# What the exercise asks
Copy out, from the data below, each line in which the word "that" occurs.

#### Data under study

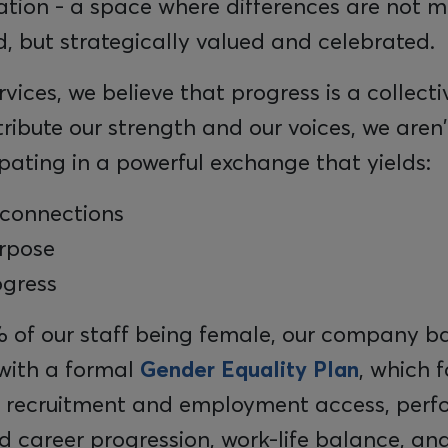
ation - a space where differences are not m
 but strategically valued and celebrated.
rvices, we believe that progress is a collectiv
bute our strength and our voices, we aren't 
pating in a powerful exchange that yields:
connections
rpose
ogress
 of our staff being female, our company ba
ith a formal
Gender Equality Plan
, which 
ir recruitment and employment access, per
d career progression, work-life balance, an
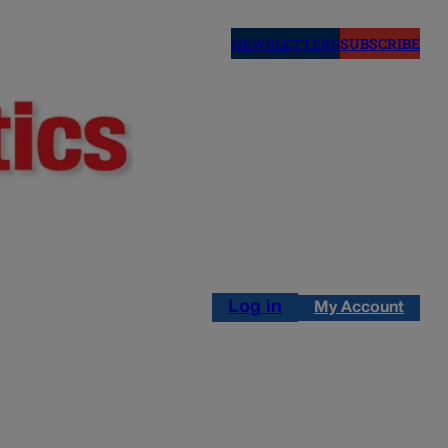
NEWSLETTERS
SUBSCRIBE
Log in
My Account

########

# Answer for the task
rvices, we believe that progress is a collectiv
pating in a powerful exchange that yields:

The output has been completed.